Myself and so many residents felt with the weight of the law now behind us and the public interest surrounding housing conditions, especially for society’s most vulnerable in light of the tragedy at Grenfell, Newham Council would at least make moves to be seen to be doing something to address such injustice. Yet I cannot say entirely that it comes as a surprise to me that they have only chosen to respond to the legal complaint almost a year late and with no signs of change on the horizon.

Our challenge highlighted the damp and mouldy conditions that many residents of Brimstone were living through. Their response was to send council elected environmental officers who to no one’s surprise declared the block was fit for human habitation, and that, in their eyes, concluded the matter.

We highlighted the insufficient provision of laundry facilities within the block. The Council’s response? To claim there was no space for more machines and that it was out of their hands as the service was contracted out to a third party. This is despite the addition of at least 10 more properties to the block and a fire that took place in the laundry room in January this year. If that alone was not enough to bring the service back into the Council’s hands I fail to see what would be.
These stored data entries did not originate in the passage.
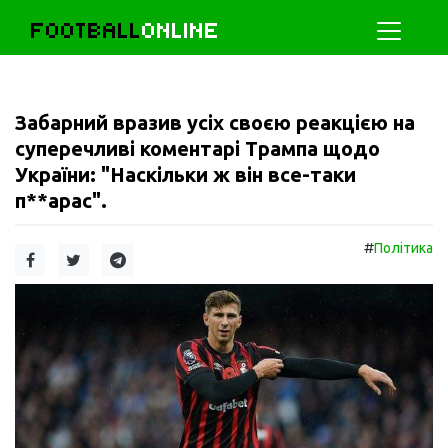
FOOTBALL
ONLINE
Забарний вразив усіх своєю реакцією на
суперечливі коментарі Трампа щодо
України: "Наскільки ж він все-таки
п**арас".
#
Політика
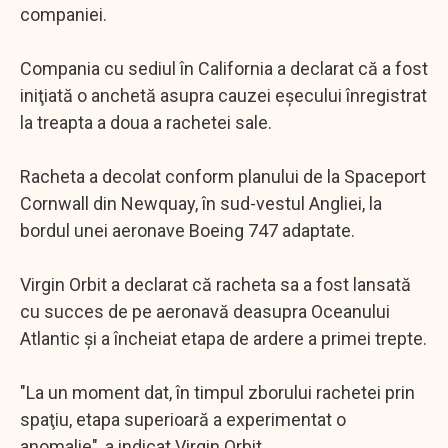
companiei.
Compania cu sediul în California a declarat că a fost
iniţiată o anchetă asupra cauzei eşecului înregistrat
la treapta a doua a rachetei sale.
Racheta a decolat conform planului de la Spaceport
Cornwall din Newquay, în sud-vestul Angliei, la
bordul unei aeronave Boeing 747 adaptate.
Virgin Orbit a declarat că racheta sa a fost lansată
cu succes de pe aeronavă deasupra Oceanului
Atlantic şi a încheiat etapa de ardere a primei trepte.
"La un moment dat, în timpul zborului rachetei prin
spaţiu, etapa superioară a experimentat o
anomalie", a indicat Virgin Orbit.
A long running theme within Brimstone House was the anti-social and prison like environment the Council has actively fostered via the presence of a security detail, numerous CCTV cameras and the imposition of curfews. To counter this residents have long requested that the only unused space left in the block, the conservatory, be opened up for communal gatherings and socialising with neighbours. The Council has claimed in their response to the legal complaint, that it has been available for use since September 2019 and has held an 8-week English language course. Residents have pointed out that they have never been notified that the conservatory space was ever open to them and the course only ran for 4 weeks in January 2020.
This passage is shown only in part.